The Missouri Botanical Garden was founded in 1859 by Henry Shaw. It is the oldest botanical garden in operation in the U.S. and one of the few to achieve National Historic Landmark status. It is located by Tower Grove Park and in a funky, eclectic section of St. Louis. Once again, the Berkeley in us loved the neighborhood! Over Labor Day weekend, we became members and took advantage of our membership by heading to their Japanese Festival, one of the largest and oldest festivals of its kind in the United States.
We parked in a nearby neighborhood and walked over to the Garden. The temperature was nearly 97 degrees that day. It was hot, humid and sticky. I honestly didn’t know how long we would last. As soon as we walked through the air-conditioned building and out to the gardens we were ooh’ing and ah’ing. The Garden was spectacular and on top of that splendor, was the added dimension of the Japanese culture and people and food and decor. It also seemed like everyone from St. Louis was here. I mean, we hardly know anyone and even we bumped into someone we knew- what are the chances of that? As we walked along the pathways a dashi passed us by. The dashi is a parade float that is typically pulled through town by children. This dashi was part of the opening festival procession and was pulled by the students of the Japanese Language School. As we made our way to the Japanese Garden, we passed several art sculptures that had nothing to do with the Japanese Festival- I think they might be permanent art in the Gardens- I guess I’ll find out on our next visit there but they were outstanding in their vibrant colors and just so unique. I had to snap a few pictures and share them with all of you.

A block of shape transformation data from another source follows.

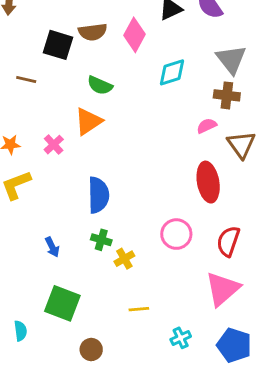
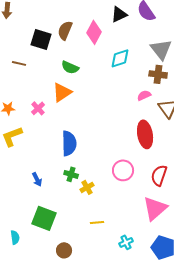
brown semicircle: (93, 32) -> (65, 30), turned 120

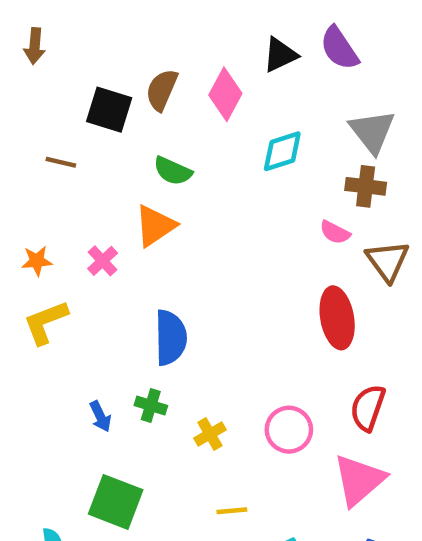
pink semicircle: (144, 95) -> (335, 232), turned -128
pink circle: (123, 170) -> (289, 430), moved
green cross: (71, 174) -> (151, 406), moved

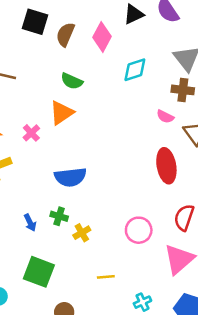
black square: (109, 110) -> (35, 22), moved
blue semicircle: (171, 338) -> (70, 177), turned 84
yellow cross: (210, 434) -> (82, 233), moved

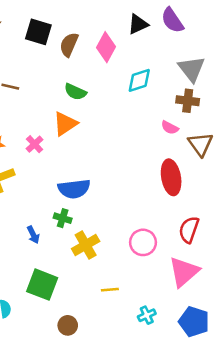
green cross: (59, 216) -> (63, 218), moved
yellow cross: (82, 233) -> (86, 245), size x1.5

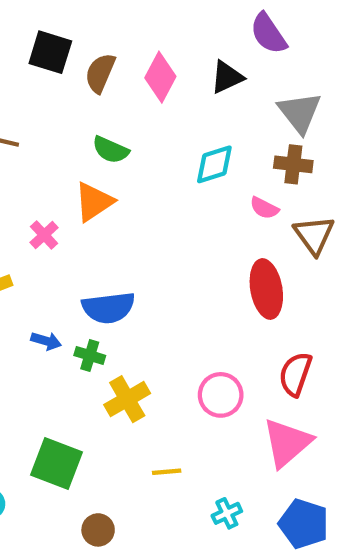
black triangle: (138, 24) -> (227, 77), moved
cyan diamond: (139, 80) -> (214, 164), moved
blue arrow: (33, 235) -> (46, 341), moved, turned -48

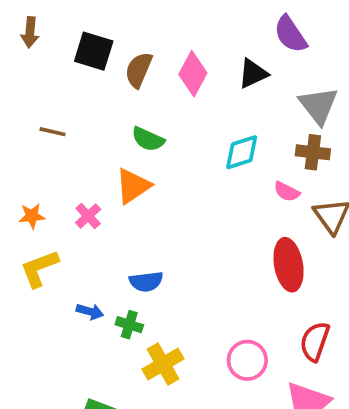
blue semicircle: (108, 308) -> (146, 282), size x0.7

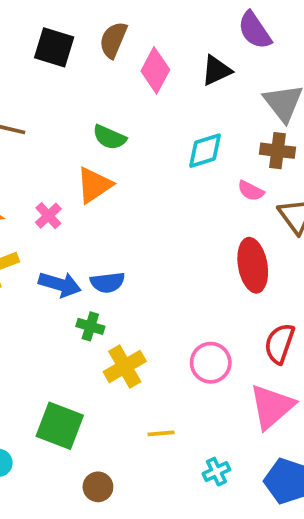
brown semicircle: (139, 70) -> (113, 40), moved
blue arrow: (90, 312) -> (60, 284), moved, size x1.5

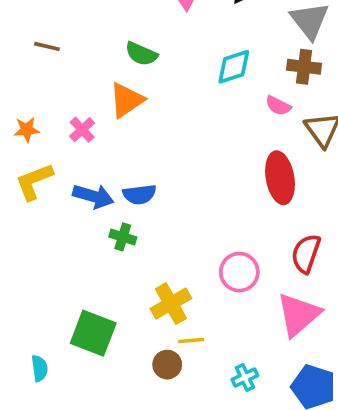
yellow cross: (125, 366) -> (171, 304), moved
brown circle: (98, 487) -> (167, 365), moved

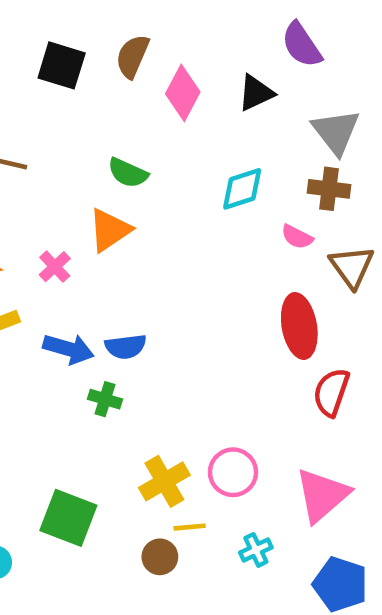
red semicircle: (306, 254) -> (331, 392), moved
pink circle: (239, 272) -> (233, 472), moved
cyan cross: (245, 378) -> (256, 550), moved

With a little sweat pouring down our backs and only one “I’m so tired” complaint from baby girl, we arrived at Seiwa-en, “Japanese garden of pure, clear harmony and peace. ” This Seiwa-en covers 14 acres and a 4-acre lake. It was modeled after a style developed by wealthy landowners of the Edo period in 19th-century Japan and incorporates many aspects of Zen Buddhism (naturalness, assymetry). T and I couldn’t help ourselves and shared with the kids some of our funniest tales from our travels to Japan in the mid- 90’s as starving college students. Those were some good times and one day I will get to documenting all of those trips around the world. For now, let me get back to sharing some of the beauty of Seiwa-en. Besides C walking into a dry gravel garden that was made to look as if the wind had rippled the surface of the water, the kids on a whole did pretty well. The place was magical and you felt like you should be whispering at all times. But it was surprisingly cool and we promised the kids some kendo fighting next, so that seemed to hold them off for a bit.
On the way to kendo, we passed some really pretty trees and foliage. I took these next set of shots for my sister Melina and for all you West Coasters and Californians who haven’t beared witness to see a season turn. She wanted pictures and here they are. I promise more to come and will pay close attention to all my surroundings. The second shot is of a Black Gum tree. A Missouri native, it is usually the first tree to turn a bright scarlet or purple in late summer. It bears dark blue plum-like fruit. I can’t wait to go back to the Garden again a few weeks and see what they look like.
Next up was the kendo fighting with wood swords. As you can probably guess, this whole scene wasn’t baby girl’s scene. Or mine. In fact, it was a bit creepy and we quickly grew bored. The boys were entranced and loved it. I scanned the program and plotted an escape- hopefully one that involved air-conditioning. I leaned over to T- “Um, we are going to leave and catch the children’s chorus and meet you guys for lunch afterwards- okay?” Off we went.
The Hana children’s chorus was thankfully in a deliciously air-conditioned theater with plush velvet seating. Oh the luxury! Baby girl and I high-fived each other as we reclined to enjoy the show. Hana means flower in Japanese and the children were from the St. Louis Japanese Language School. They ranged in age from 5 to 10 years old and were dressed in kimonos. I thought there would only be traditional Japanese songs but much to my surprise they also sang Do-Re-Mi from Sound of Music and Let It Go from Frozen. That was hysterical. Of course we loved it and sang along in English.
After our mini-vacay in the air-conditioned theater we joined up with the boys for lunch. Whatever else could we possibly have but hand-rolled, made on-the-spot sushi rolls. The joy! The spice of that wasabi! The mixture of all those sweet and savory tastes all rolled into one! T taught I how to use chopsticks and pick up her sushi rolls. It was a necessary life skill that needed to be taught. Now, if we can only get the boys to do it.
Late afternoon was spent at the origami booth. The boys whined about what they could possibly do there. But 2 hours later, no one was whining. The teachers were so patient with the kids. They taught them how to build paper penguins, hearts, boxes, cranes, and flowers.
We ended the day with a Kimono fashion show and an outdoor Taiko Drumming concert. We watched the sun set over the auditorium and behind the trees. It felt like a magical ending to a magical day. Then my arms and legs started to itch like crazy and the mosquitos began to attack us. It was time for this Cali girl to get her Cali booty home.